The Pharmacy Market was in the next street, occupying most of it with small shops only big enough for one man. Packets of drugs were lined up, sitting in the sun. I’d heard some were most likely copies of the authentic product or, worse, contained not the drugs at all but turmeric. One company had apparently had so much trouble with their products being copied that they had to change their packaging three times in a year.

‘Hello. Where are you from?’ called an English accent. I snapped around to see a thin Indian man with glasses smiling from inside his tiny pharmacy. He wobbled his head and I thought instantly of a praying mantis.

His name was Sunil and his father had immigrated back to India from England, hence his clear Manchester accent. He was the oldest of his siblings and was therefore responsible for looking after his parents. His father was a doctor and Khandwa was his hometown.

‘Here is a very dusty place, very dirty,’ said Sunil from inside his shop.

‘Oh, but I find it positively cosmopolitan,’ I said. It was busier than most of the small towns I had been to in India in my brief two weeks of travel.

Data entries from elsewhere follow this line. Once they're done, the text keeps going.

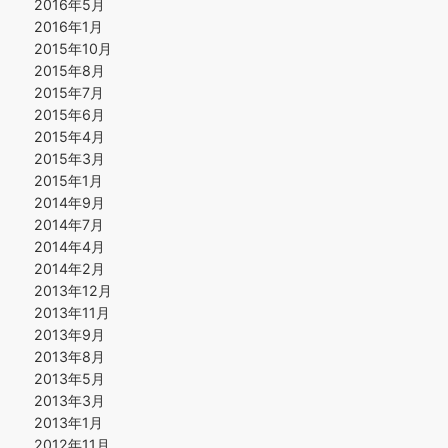
2016年5月
2016年1月
2015年10月
2015年8月
2015年7月
2015年6月
2015年4月
2015年3月
2015年1月
2014年9月
2014年7月
2014年4月
2014年2月
2013年12月
2013年11月
2013年9月
2013年8月
2013年5月
2013年3月
2013年1月
2012年11月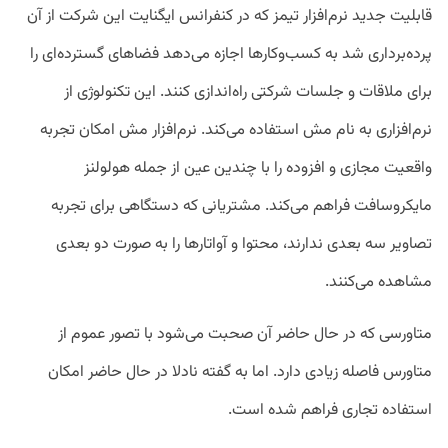
قابلیت جدید نرم‌افزار تیمز که در کنفرانس ایگنایت این شرکت از آن
پرده‌برداری شد به کسب‌وکارها اجازه می‌دهد فضاهای گسترده‌ای را
برای ملاقات و جلسات شرکتی راه‌اندازی کنند. این تکنولوژی از
نرم‌افزاری به نام مش استفاده می‌کند. نرم‌افزار مش امکان تجربه
واقعیت مجازی و افزوده را با چندین عین از جمله هولولنز
مایکروسافت فراهم می‌کند. مشتریانی که دستگاهی برای تجربه
تصاویر سه بعدی ندارند، محتوا و آواتارها را به صورت دو بعدی
مشاهده می‌کنند.
متاورسی که در حال حاضر آن صحبت می‌شود با تصور عموم از
متاورس فاصله زیادی دارد. اما به گفته نادلا در حال حاضر امکان
استفاده تجاری فراهم شده است.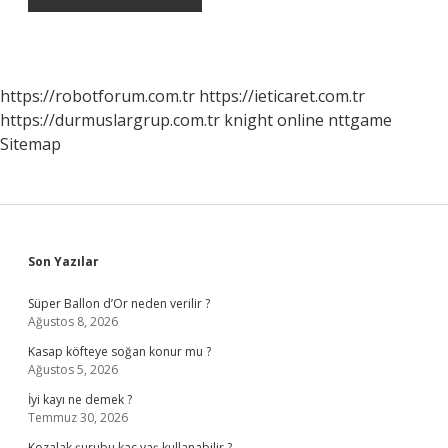
https://robotforum.com.tr
https://ieticaret.com.tr
https://durmuslargrup.com.tr
knight online
nttgame
Sitemap
Sidebar
Son Yazılar
Süper Ballon d’Or neden verilir ?
Ağustos 8, 2026
Kasap köfteye soğan konur mu ?
Ağustos 5, 2026
İyi kayı ne demek ?
Temmuz 30, 2026
Kozalak şurubu kaç yaş kullanabilir ?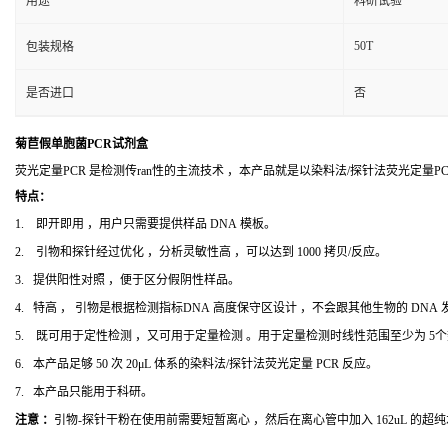
用途
科研试验
50T
包装规格
是否进口
否
菊苣假单胞菌PCR试剂盒
荧光定量PCR 是检测传ran性的主流技术 ，本产品就是以染料法/探针法荧光定量
特点：
1. 即开即用 ，用户只需要提供样品 DNA 模板。
2. 引物和探针经过优化 ，分析灵敏性高 ，可以达到 1000 拷贝/反应。
3. 提供阳性对照 ，便于区分假阴性样品。
4. 特高 ， 引物是根据检测指标DNA 高度保守区设计 ，不会跟其他生物的 DNA
5. 既可用于定性检测 ，又可用于定量检测 。用于定量检测时线性范围至少为 5
6. 本产品足够 50 次 20μL 体系的染料法/探针法荧光定量 PCR 反应。
7. 本产品只能用于科研。
注意 ：
引物-探针干粉在使用前需要短暂离心 ，然后在离心管中加入 162uL 的超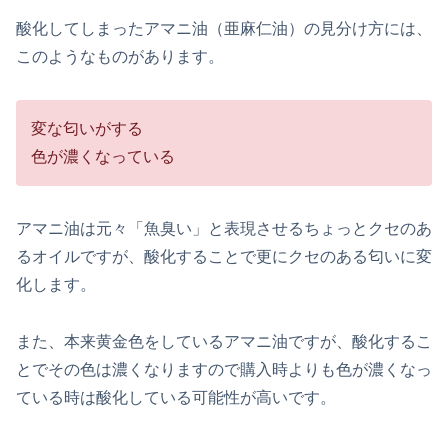
酸化してしまったアマニ油（亜麻仁油）の見分け方には、
このようなものがあります。
変な匂いがする
色が濃くなっている
アマニ油は元々「魚臭い」と表現させるちょっとクセのあ
るオイルですが、酸化することで更にクセのある匂いに変
化します。
また、本来黄金色をしているアマニ油ですが、酸化するこ
とでその色は濃くなりますので購入時よりも色が濃くなっ
ている時は酸化している可能性が高いです。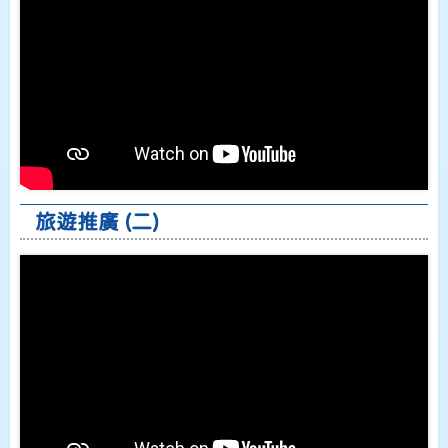
旅遊推廣 (二)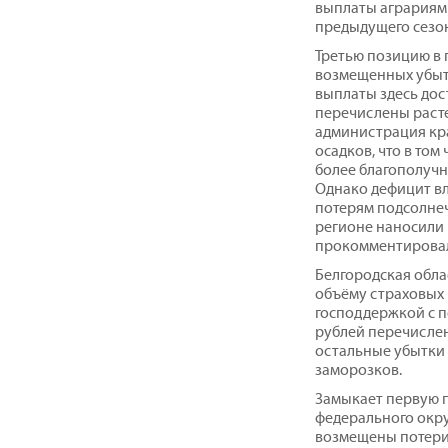
выплаты аграриям 
предыдущего сезо
Третью позицию в
возмещенных убытк
выплаты здесь дост
перечислены расте
администрация кр
осадков, что в то
более благополучно
Однако дефицит вла
потерям подсолнеч
регионе наносили 
прокомментировал
Белгородская обла
объёму страховых 
господдержкой с п
рублей перечислен
остальные убытки
заморозков.
Замыкает первую 
федерального окру
возмещены потери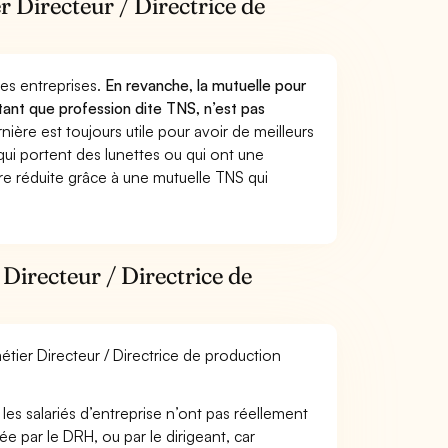
r Directeur / Directrice de
 des entreprises.
En revanche, la mutuelle pour
tant que profession dite TNS, n’est pas
ère est toujours utile pour avoir de meilleurs
ui portent des lunettes ou qui ont une
ure réduite grâce à une mutuelle TNS qui
Directeur / Directrice de
étier Directeur / Directrice de production
les salariés d’entreprise n’ont pas réellement
e par le DRH, ou par le dirigeant, car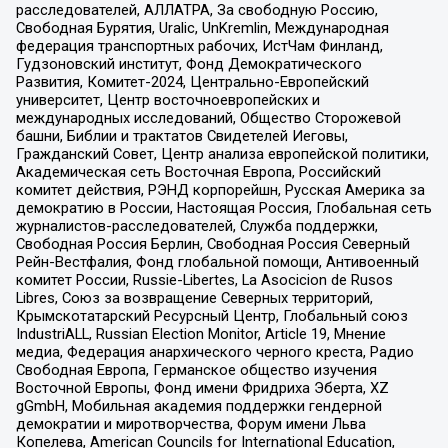
расследователей, АЛЛАТРА, За свободную Россию,
Свободная Бурятия, Uralic, UnKremlin, Международная
федерация транспортных рабочих, ИстЧам Финланд,
Гудзоновский институт, Фонд Демократического
Развития, Комитет-2024, Центрально-Европейский
университет, Центр восточноевропейских и
международных исследований, Общество Сторожевой
башни, Библии и трактатов Свидетелей Иеговы,
Гражданский Совет, Центр анализа европейской политики,
Академическая сеть Восточная Европа, Российский
комитет действия, РЭНД корпорейшн, Русская Америка за
демократию в России, Настоящая Россия, Глобальная сеть
журналистов-расследователей, Служба поддержки,
Свободная Россия Берлин, Свободная Россия Северный
Рейн-Вестфалия, Фонд глобальной помощи, Антивоенный
комитет России, Russie-Libertes, La Asocicion de Rusos
Libres, Союз за возвращение Северных территорий,
Крымскотатарский Ресурсный Центр, Глобальный союз
IndustriALL, Russian Election Monitor, Article 19, Мнение
медиа, Федерация анархического черного креста, Радио
Свободная Европа, Германское общество изучения
Восточной Европы, Фонд имени Фридриха Эберта, XZ
gGmbH, Мобильная академия поддержки гендерной
демократии и миротворчества, Форум имени Льва
Копелева, American Councils for International Education,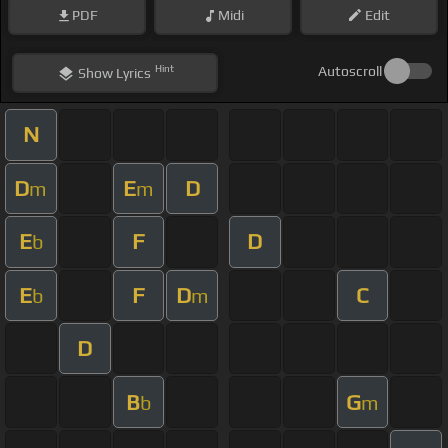
PDF
Midi
Edit
Hint
Autoscroll
Show
Lyrics
N
D
E
D
m
m
E
F
D
b
E
F
D
C
b
m
D
B
G
b
m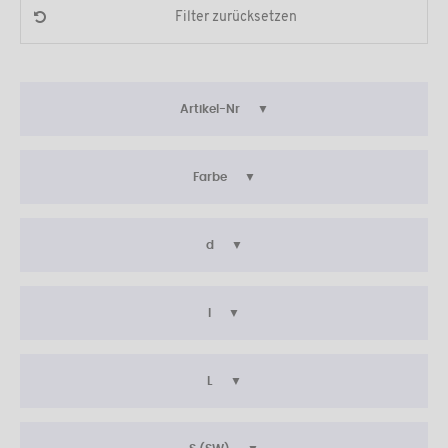
Filter zurücksetzen
Artikel-Nr
Farbe
d
l
L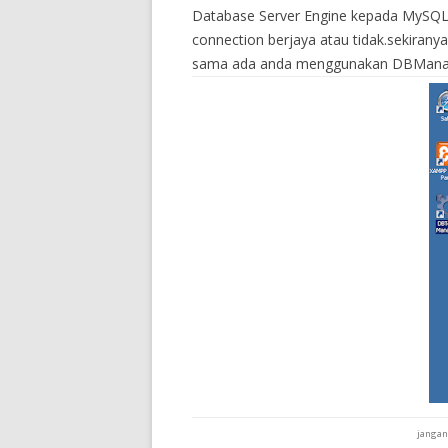
Database Server Engine kepada MySQL. 
connection berjaya atau tidak.sekiranya 
sama ada anda menggunakan DBManage
jangan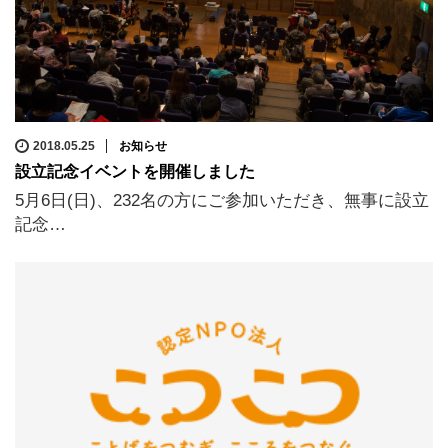
2018.05.25
お知らせ
設立記念イベントを開催しました
5月6日(日)、232名の方にご参加いただき、無事に設立
記念…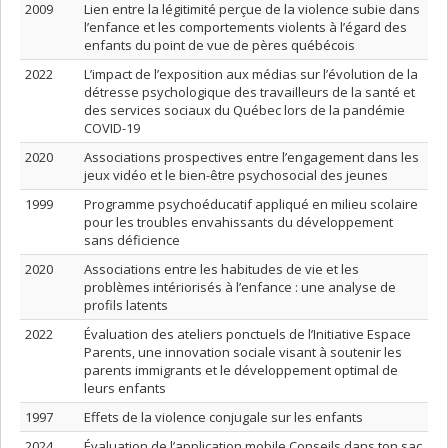
2009
Lien entre la légitimité perçue de la violence subie dans
l’enfance et les comportements violents à l’égard des
enfants du point de vue de pères québécois
2022
L’impact de l’exposition aux médias sur l’évolution de la
détresse psychologique des travailleurs de la santé et
des services sociaux du Québec lors de la pandémie
COVID-19
2020
Associations prospectives entre l’engagement dans les
jeux vidéo et le bien-être psychosocial des jeunes
1999
Programme psychoéducatif appliqué en milieu scolaire
pour les troubles envahissants du développement
sans déficience
2020
Associations entre les habitudes de vie et les
problèmes intériorisés à l’enfance : une analyse de
profils latents
2022
Évaluation des ateliers ponctuels de l’Initiative Espace
Parents, une innovation sociale visant à soutenir les
parents immigrants et le développement optimal de
leurs enfants
1997
Effets de la violence conjugale sur les enfants
2024
Évaluation de l’application mobile Conseils dans ton sac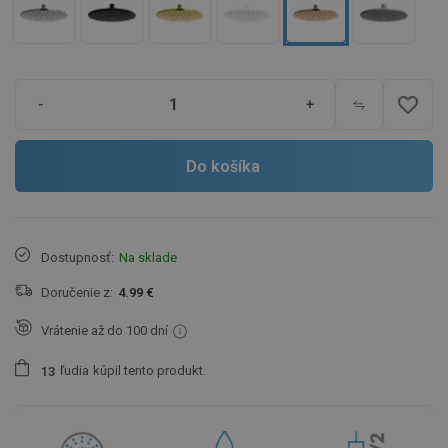
favorite_border
-
+
Do košíka
Dostupnosť:
Na sklade
Doručenie z:
4.99 €
Vrátenie až do 100 dní
ľudia
kúpil tento produkt.
1
3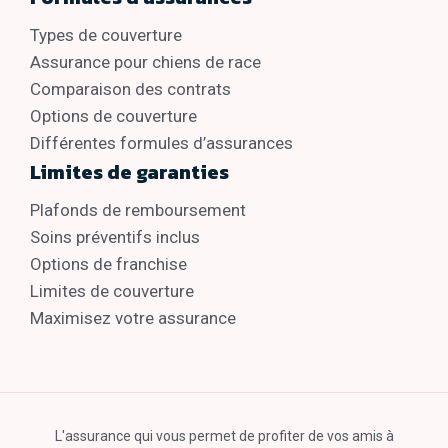
Types de couverture
Assurance pour chiens de race
Comparaison des contrats
Options de couverture
Différentes formules d’assurances
Limites de garanties
Plafonds de remboursement
Soins préventifs inclus
Options de franchise
Limites de couverture
Maximisez votre assurance
L'assurance qui vous permet de profiter de vos amis à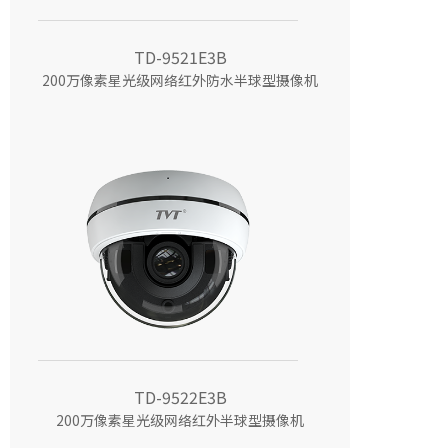
TD-9521E3B
200万像素星光级网络红外防水半球型摄像机
TD-9522E3B
200万像素星光级网络红外半球型摄像机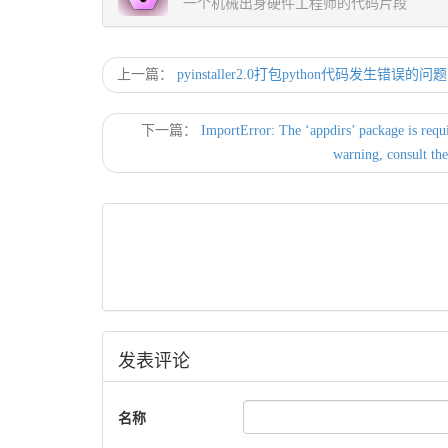
一个机械出身硬件工程师的代码片段
上一篇：
pyinstaller2.0打包python代码发生错误的问题
下一篇：
ImportError: The ‘appdirs’ package is requir
warning, consult the
发表评论
名称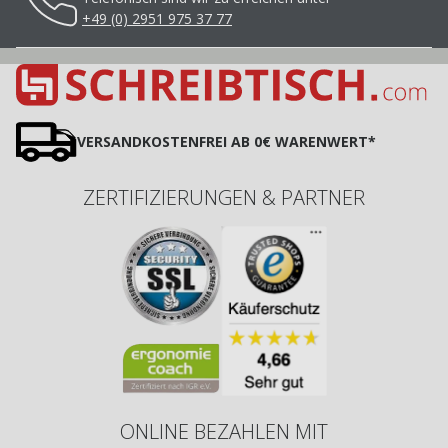
+49 (0) 2951 975 37 77
VERSANDKOSTENFREI AB 0€ WARENWERT*
ZERTIFIZIERUNGEN & PARTNER
ONLINE BEZAHLEN MIT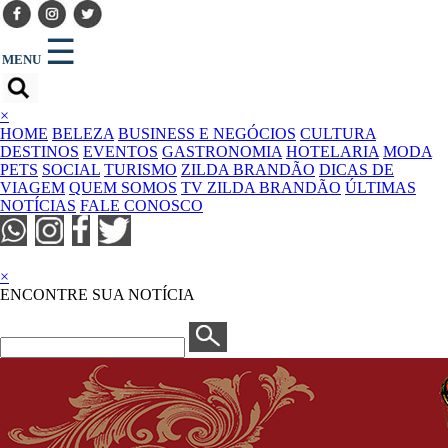
☰
MENU
×
HOME
BELEZA
BUSINESS E NEGÓCIOS
CULTURA
DESTINOS
EVENTOS
GASTRONOMIA
HOTELARIA
MODA
PETS
SOCIAL
TURISMO
ZILDA BRANDÃO
DICAS DE
VIAGEM
QUEM SOMOS
TV ZILDA BRANDÃO
ÚLTIMAS
NOTÍCIAS
FALE CONOSCO
×
ENCONTRE SUA NOTÍCIA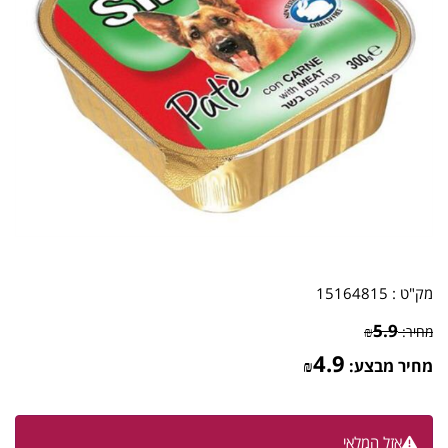
מק"ט :
15164815
5.9
מחיר:
₪
4.9
מחיר מבצע:
₪
אזל המלאי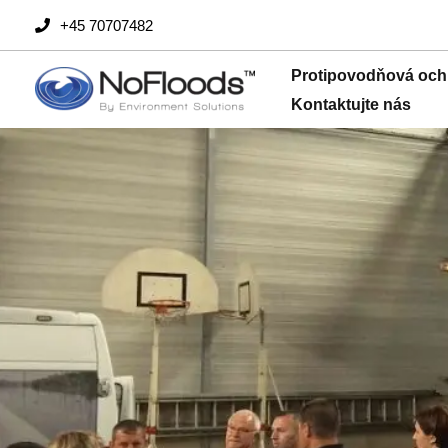
Přejít
+45 70707482
na
obsah
Protipovodňová och
Kontaktujte nás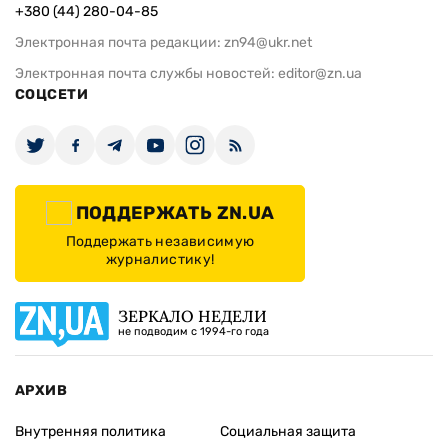
+380 (44) 280-04-85
Электронная почта редакции:
zn94@ukr.net
Электронная почта службы новостей:
editor@zn.ua
СОЦСЕТИ
ПОДДЕРЖАТЬ ZN.UA
Поддержать независимую
журналистику!
ЗЕРКАЛО НЕДЕЛИ
не подводим с 1994-го года
АРХИВ
Внутренняя политика
Социальная защита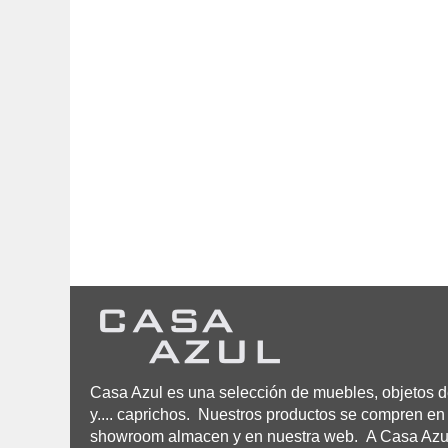
Casa Azul es una selección de muebles, objetos de
y.... caprichos. Nuestros productos se compren en 
showroom almacen y en nuestra web. A Casa Azul n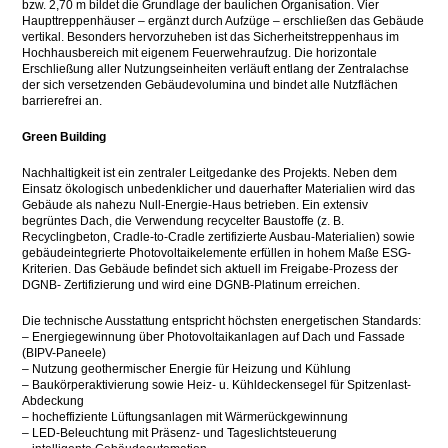
bzw. 2,70 m bildet die Grundlage der baulichen Organisation. Vier
Haupttreppenhäuser – ergänzt durch Aufzüge – erschließen das Gebäude
vertikal. Besonders hervorzuheben ist das Sicherheitstreppenhaus im
Hochhausbereich mit eigenem Feuerwehraufzug. Die horizontale
Erschließung aller Nutzungseinheiten verläuft entlang der Zentralachse
der sich versetzenden Gebäudevolumina und bindet alle Nutzflächen
barrierefrei an.
Green Building
Nachhaltigkeit ist ein zentraler Leitgedanke des Projekts. Neben dem
Einsatz ökologisch unbedenklicher und dauerhafter Materialien wird das
Gebäude als nahezu Null-Energie-Haus betrieben. Ein extensiv
begrüntes Dach, die Verwendung recycelter Baustoffe (z. B.
Recyclingbeton, Cradle-to-Cradle zertifizierte Ausbau-Materialien) sowie
gebäudeintegrierte Photovoltaikelemente erfüllen in hohem Maße ESG-
Kriterien. Das Gebäude befindet sich aktuell im Freigabe-Prozess der
DGNB- Zertifizierung und wird eine DGNB-Platinum erreichen.
Die technische Ausstattung entspricht höchsten energetischen Standards:
– Energiegewinnung über Photovoltaikanlagen auf Dach und Fassade
(BIPV-Paneele)
– Nutzung geothermischer Energie für Heizung und Kühlung
– Baukörperaktivierung sowie Heiz- u. Kühldeckensegel für Spitzenlast-
Abdeckung
– hocheffiziente Lüftungsanlagen mit Wärmerückgewinnung
– LED-Beleuchtung mit Präsenz- und Tageslichtsteuerung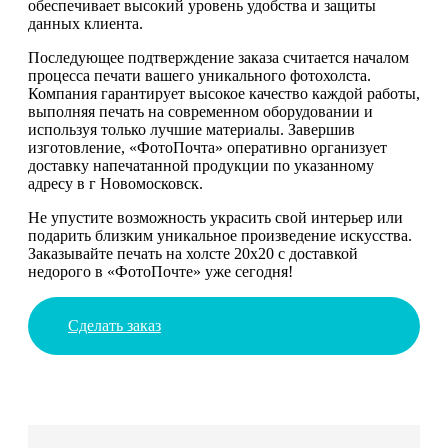
обеспечивает высокий уровень удобства и защиты
данных клиента.
Последующее подтверждение заказа считается началом
процесса печати вашего уникального фотохолста.
Компания гарантирует высокое качество каждой работы,
выполняя печать на современном оборудовании и
используя только лучшие материалы. Завершив
изготовление, «ФотоПочта» оперативно организует
доставку напечатанной продукции по указанному
адресу в г Новомосковск.
Не упустите возможность украсить свой интерьер или
подарить близким уникальное произведение искусства.
Заказывайте печать на холсте 20х20 с доставкой
недорого в «ФотоПочте» уже сегодня!
Сделать заказ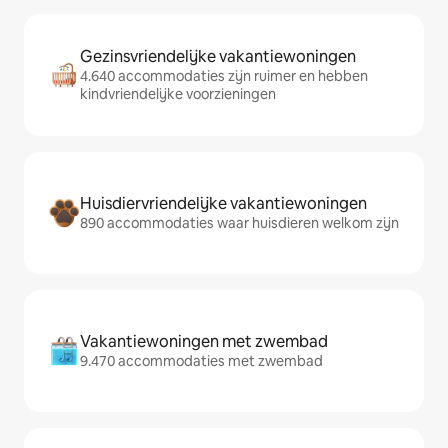
Gezinsvriendelijke vakantiewoningen
4.640 accommodaties zijn ruimer en hebben
kindvriendelijke voorzieningen
Huisdiervriendelijke vakantiewoningen
890 accommodaties waar huisdieren welkom zijn
Vakantiewoningen met zwembad
9.470 accommodaties met zwembad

‘Sure, it may be a city, but you know there’s nothing to do here. People are concerned about working and making money. They don’t want to talk about other things like the rest of the world.’ He stopped and looked at me. ‘You look tired. You should get some sleep now. Come back later when you are rested. I like meeting people like you. Where are you staying?’

‘The Motil.’

‘Near the railway station? Ah, it’s not very nice there. There is a better place I know. Very clean rooms. The Rinjit Hotel. The food there is very clean.’

‘But I’ve been eating at the food stalls all through India.’

‘You shouldn’t! The food is poor quality, and then there are the flies!’

Later that night, I met Sunil at the Rinjit for dinner, the kitchen now firmly open and serving piping hot meals. As the night progressed, while we ate outside in the restaurant garden amid burning oil lanterns, Sunil’s accent glided out of his smooth English to its natural Indian staccato.

‘Eighty per cent of the people of India,’ he said, chewing on a chapatti, ‘and I’m sure you’ve seen them, are terribly poor. The common man here, if he is lucky, will have five rupees in his pocket. Not even enough to buy soap!’